The plight of refugees and migrants from South America grows more drastic and their fate more uncertain. Refugee Stories are testimonies from children, adults, and families, gathered by the Salvadorean Lutheran Church, our companion synod in El Salvador, and CARECEN, an organization working to change the immigration system, win legal status for immigrants, and foster community activism. These stories are a tool and a witness for Refugee and Migrant Sunday and beyond; please share them with your congregations and ministries.
“I fled El Salvador because the gangs threatened to kill me and my son. I was divorced and my ex-wife lived separately with my younger child, and I raised my son as a single father.
“In early 2015, my son began to get harassed by the 18th St. Gang. My son tried to ignore them, but the gang members got angry. They told my son that if he didn’t join the gang, they would kill him and me. I was forced to take my son out of school because the threats were getting so bad and various gang members had started beating him up at school and on his way home.

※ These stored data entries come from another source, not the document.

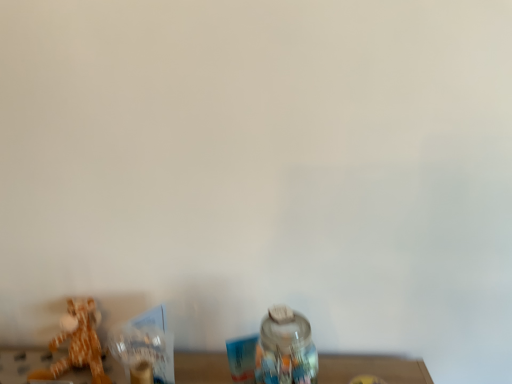 The height and width of the screenshot is (384, 512). Describe the element at coordinates (77, 343) in the screenshot. I see `soft plush giraffe at lower left` at that location.

In order to face soft plush giraffe at lower left, should I rotate leftwards or rightwards?

Turn left approximately 22.761 degrees to face it.

Locate an element on the screen. Image resolution: width=512 pixels, height=384 pixels. soft plush giraffe at lower left is located at coordinates (77, 343).

Find the location of a particular element. The width and height of the screenshot is (512, 384). soft plush giraffe at lower left is located at coordinates (77, 343). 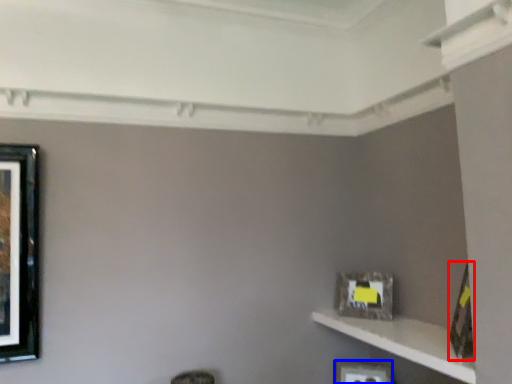 Question: Which object is further to the camera taking this photo, picture frame (highlighted by a red box) or picture frame (highlighted by a blue box)?

Choices:
 (A) picture frame
 (B) picture frame

Answer: (B) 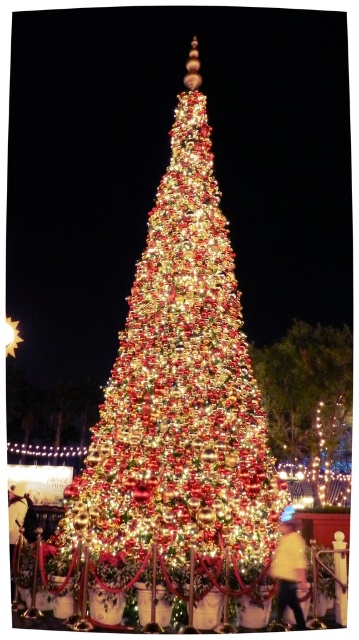 Question: Which point is farther to the camera?

Choices:
 (A) (292, 545)
 (B) (12, 577)
 (C) (267, 416)

Answer: (C)

Question: Does yellow cotton shirt at lower right have a smaller size compared to silk red dress at lower left?

Choices:
 (A) yes
 (B) no

Answer: (A)

Question: Does yellow cotton shirt at lower right come behind silk red dress at lower left?

Choices:
 (A) yes
 (B) no

Answer: (B)

Question: Is shiny gold ornaments at center to the right of yellow cotton shirt at lower right from the viewer's perspective?

Choices:
 (A) yes
 (B) no

Answer: (A)

Question: Which object appears closest to the camera in this image?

“Unfortunately, the gangs had followed my son home and knew who I was and where we lived. I used to work as a handyman, and had a truck I would drive around with my tools and equipment. After my son stopped going to school, the gang members came to our home. They said that they knew I earned decent money, and that I had to pay them every month or they would kill me and my son for refusing to join them.
“They held guns to my head until I agreed to pay them $200, which was almost everything I earned. I had no choice but to give them the money. After that, the gang members would show up at our house every week or every other week asking for money and threatening to kill us.
“They did this for about 6 months. One day, the gang members asked me for $5,000 in the morning and said that they would be back at night. They said if I couldn’t pay they were going to kill me and my son. That was more than what I could earn in a year, so I felt that I had no choice but to report the threats to the police.
“However, the police said they couldn’t do anything to help me, so I didn’t go back home that night. The gang returned that night and saw that I was not there. They destroyed my work truck and shot at my home, leaving the walls full of bullet holes.
“I left the next day with my son, and we came to the US border asking for protection. I didn’t even get to say goodbye to my other child because I didn’t want the gangs to hurt her or my ex-wife. Thankfully, we have a family friend here who has let us stay in his home, but I can’t afford a lawyer to represent me in court. I am terrified that I won’t be able to win our case on my own, and that my son and I will be killed if we are deported.”